Тот, Томаж, пробурчал, что все это ему и так осточертело.
— Да открой же, — повторил Тимотей.
Томаж поморщился и сказал, что от этого несносного скрипа его уже с души воротит.
Потом пришел отец Томажа, одетый в темно-синюю железнодорожную форму со внушающими почтение золотыми нашивками. Тимотей забился в угол, стараясь остаться незамеченным, но глаз с таинственного предмета не сводил, так что отца Томажа просто не могло не осенить: футляр надо-таки открыть. Так и не сняв фуражки с блестящим козырьком и витым позументом, он прошелся по мажорному звукоряду.
И сказал — скороговоркой, как бы в свое оправдание — о гармонии, которой он безуспешно пытается добиться, о струнах из бараньих кишок, всасывающих ее, как бездонная воронка. Может быть, он, Тимотей, знает, где ее найти?
Тимотей еще больше вжался в темень угла и, улучив момент, когда отец Томажа отвернулся, выскочил из дома и обходными, безлюдными путями, по краешку долины, где прохожие нечасты и задумчивы, побежал домой. Всю дорогу он сквозь прерывистое дыхание твердил себе: о, вот если бы у меня была скрипка, у меня будет, будет скрипка!

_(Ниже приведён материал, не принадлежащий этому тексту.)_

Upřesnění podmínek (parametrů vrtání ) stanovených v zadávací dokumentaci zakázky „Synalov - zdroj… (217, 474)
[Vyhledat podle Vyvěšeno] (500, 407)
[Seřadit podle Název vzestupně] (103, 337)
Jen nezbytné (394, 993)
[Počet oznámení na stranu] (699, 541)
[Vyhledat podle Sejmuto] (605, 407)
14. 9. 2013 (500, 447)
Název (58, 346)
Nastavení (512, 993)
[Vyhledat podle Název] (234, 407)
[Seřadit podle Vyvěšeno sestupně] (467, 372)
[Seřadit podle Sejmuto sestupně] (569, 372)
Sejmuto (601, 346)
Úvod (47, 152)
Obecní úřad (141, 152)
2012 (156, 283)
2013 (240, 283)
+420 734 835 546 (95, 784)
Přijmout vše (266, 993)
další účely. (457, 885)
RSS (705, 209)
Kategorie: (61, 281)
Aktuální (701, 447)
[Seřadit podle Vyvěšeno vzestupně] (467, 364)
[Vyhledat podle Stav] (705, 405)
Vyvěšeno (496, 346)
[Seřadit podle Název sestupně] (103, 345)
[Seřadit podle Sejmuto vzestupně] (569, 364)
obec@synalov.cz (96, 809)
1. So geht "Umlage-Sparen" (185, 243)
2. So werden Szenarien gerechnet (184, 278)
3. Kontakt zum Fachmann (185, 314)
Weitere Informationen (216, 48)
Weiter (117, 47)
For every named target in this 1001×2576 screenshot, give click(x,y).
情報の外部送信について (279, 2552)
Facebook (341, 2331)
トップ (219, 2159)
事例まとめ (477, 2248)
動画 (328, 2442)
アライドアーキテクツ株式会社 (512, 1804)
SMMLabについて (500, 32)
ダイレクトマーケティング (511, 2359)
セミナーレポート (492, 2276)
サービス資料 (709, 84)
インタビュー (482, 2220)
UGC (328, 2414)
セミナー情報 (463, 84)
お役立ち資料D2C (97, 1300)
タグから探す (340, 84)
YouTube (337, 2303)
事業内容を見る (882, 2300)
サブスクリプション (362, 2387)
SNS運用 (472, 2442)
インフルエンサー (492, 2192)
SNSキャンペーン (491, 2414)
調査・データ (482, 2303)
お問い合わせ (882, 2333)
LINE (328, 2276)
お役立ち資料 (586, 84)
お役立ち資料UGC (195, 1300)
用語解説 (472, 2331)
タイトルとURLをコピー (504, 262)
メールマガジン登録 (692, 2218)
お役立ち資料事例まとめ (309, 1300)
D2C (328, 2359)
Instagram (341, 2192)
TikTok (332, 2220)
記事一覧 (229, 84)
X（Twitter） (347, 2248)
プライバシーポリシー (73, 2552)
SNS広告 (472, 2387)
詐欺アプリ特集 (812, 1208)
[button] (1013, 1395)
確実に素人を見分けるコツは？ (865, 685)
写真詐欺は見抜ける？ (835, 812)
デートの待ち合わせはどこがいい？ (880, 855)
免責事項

Неожиданно — что Тимотей смог оценить лишь по прошествии многих лет, на которые лег зловещий отсвет его решения отказаться от всего, хоть как-то связанного с музицированием, — его пыл, всепоглощающая вера, упрямая необъяснимая решимость встретили благосклонную реакцию дома и в широком кругу родственников, из которых можно было выудить некоторую сумму на приобретение скрипки, хотя бы маленькой, три четверти.
И вот началась лихорадочная беготня, которая должна была увенчаться обнаружением какого-нибудь завалящего экземпляра скрипки, ведь в те послевоенные времена не было ни одного магазина со столь бесполезным товаром. Кому были нужны музыкальные инструменты, если в два часа ночи надо было занимать очередь за хлебом, который начинали давать в шесть? Однако владельцы ненужного хлама — если они вообще помнили о своих сокровищах — время от времени что-то продавали, когда им случалось с изумлением узнать, что вещь, о которой они и думать забыли, имеет сумасшедшую цену.